The PEOPLE, Plaintiff and Respondent, v. Bobby Windell LEE, Defendant and Appellant.

No. B166204.

Decided: November 29, 2004

Susan Prochter Stone, under appointment by the Court of Appeal, Santa Barbara, for Defendant and Appellant. Bill Lockyer, Attorney General, Robert R. Anderson, Chief Assistant Attorney General, Pamela C. Hamanaka, Senior Assistant Attorney General, Lance E. Winters, Supervising Deputy Attorney General, Laura J. Hartquist, Deputy Attorney General, for Plaintiff and Respondent.

Shortly after defendant commits an assault with a deadly weapon, police officers tape record an interview with two witnesses to the crime.   The witnesses' statements are damaging to the defendant.   Under Crawford v. Washington (2004) 541 U.S. 36, 124 S.Ct. 1354, 158 L.Ed.2d 177, the statements are testimonial hearsay and may not be received into evidence over defense objection.

Bobby Windell Lee appeals a judgment after conviction of kidnapping (Pen.Code,1 § 207, subd. (a) [count one] ) and assault with a deadly weapon by force likely to produce great bodily injury (§ 245, subd. (a)(1) [count two] ).   Because Lee fell within the purview of the Three Strikes law with two prior strike offenses, he received a sentence of 25 years to life.   [[/]] **

We conclude the court erred in admitting a tape recording of police interviews of two available witnesses who did not appear and testify.  (Crawford v. Washington, supra, 541 U.S. 36, 124 S.Ct. 1354.)   We reverse the judgment as to count two and affirm as to count one.


Belinda Washington, Lee's friend, drove to his house where they got high on rock cocaine and alcohol.   Washington then drove Lee to another house where Lee fought with a man.   Washington left the house, but could not find her car keys.   Lee came out and said, “I got your keys.”   He grabbed Washington's arm and said, “Just get in the car” and then “smacked [her]․” She complied because she “didn't have a choice.”

Lee drove for 15 minutes and made remarks that frightened Washington.   She asked to be let out of the car.   Lee threatened that she “better not move ․ [or] say a word.”   At first, Washington did not yell for help because she “was scared to death” and knew Lee had a knife.   Later, she saw her cousin and “screamed,” but Lee “smacked [her].”

She testified Lee told her, “ ‘I will take us through this brick wall,’ and he floored my car, and we went sailing down Third Street towards the wall.”   She said that after Lee stopped at an intersection, “I jumped out of the car, and ran for my life.”   She jumped on the hood of another car because she was afraid Lee would try to run her over.”   Lee got out of the car, pulled Washington off the hood, hit her, and dragged her by her hair back to the car.
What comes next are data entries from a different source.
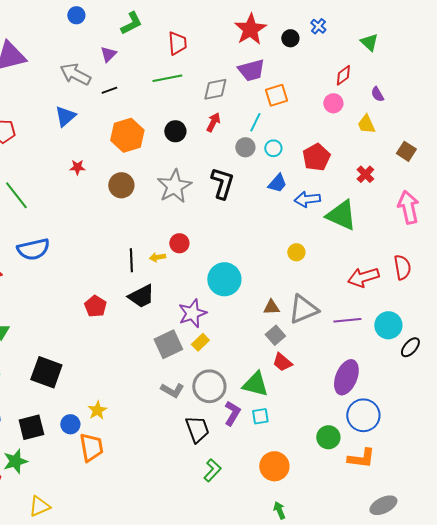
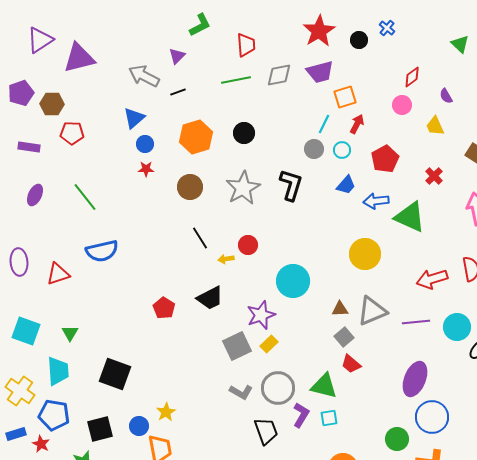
blue circle: (76, 15) -> (145, 144), moved
green triangle: (369, 42) -> (460, 44), moved
gray diamond: (215, 89) -> (279, 75), moved
red arrow: (213, 122) -> (357, 124), moved
yellow circle: (296, 252) -> (365, 254), size x1.8
black line: (131, 260) -> (200, 238), moved, turned -30

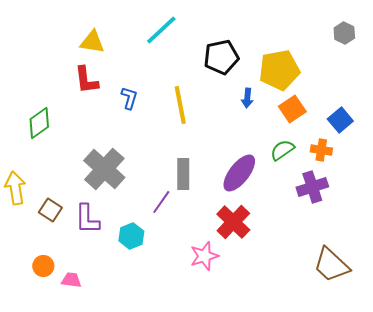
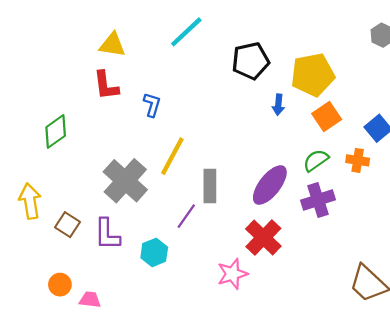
yellow line: (180, 105) -> (172, 156), moved, turned 39
purple cross: (312, 187) -> (318, 200), moved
Lee drove Washington to the home of his ex-wife, Andrea Sevilla.   There, he hit Washington with a large brick or rock and knocked her unconscious.

Sevilla testified that Washington and Lee came to her home.   She did not see Lee hit Washington with a rock.   Washington had no injuries.   She was not bleeding or crying.   Sevilla said Washington was under the influence of drugs.

Lee testified that when Washington was in the car he did not hit or threaten her.   After Washington jumped out, he “put his hands on her” to “help her” back into the car as she was disoriented and “overhallucinating.”   At Sevilla's home, he did not hit Washington with a rock or any object.   He said Washington “was high on drugs big time․”

[[/]] ***

Pretrial Hearing on Admissibility of Police Interview Tapes

Lee objected to the evidence of police-taped interviews of witnesses to the events at Sevilla's home.   He claimed it violated his right to confront and cross-examine witnesses who were available to testify.

The tape contained interviews with Dawon Mitchell and Wayola Mitchell (for convenience, Dawon and Wayola).   The prosecutor argued that Dawon's preliminary hearing testimony was inconsistent with his interview.   At the preliminary hearing, Dawon acknowledged he told police in his taped interview that Lee hit Washington with a rock, but testified he did not see Lee hit her, but only assumed it happened because of a sound.   The prosecutor did not want to call Dawon as a trial witness because Dawon said that his taped statement was incorrect.   The court ruled that the prosecution could introduce the tapes without calling Dawon and Wayola.

Taped Interviews Introduced At Trial

Police Officer Edwardo Miranda testified that he went to Sevilla's home and talked to Wayola and Dawon who also lived there.   He testified that Wayola was less “willing” to provide information than Dawon.   Miranda taped his interview with them.   The prosecution played it for the jury.

At the beginning of the interview, Wayola told Miranda, “I don't know what happened.”   But later Miranda asked her, “Bobby Lee dragged a lady out here?”   She replied, “He beat that lady.”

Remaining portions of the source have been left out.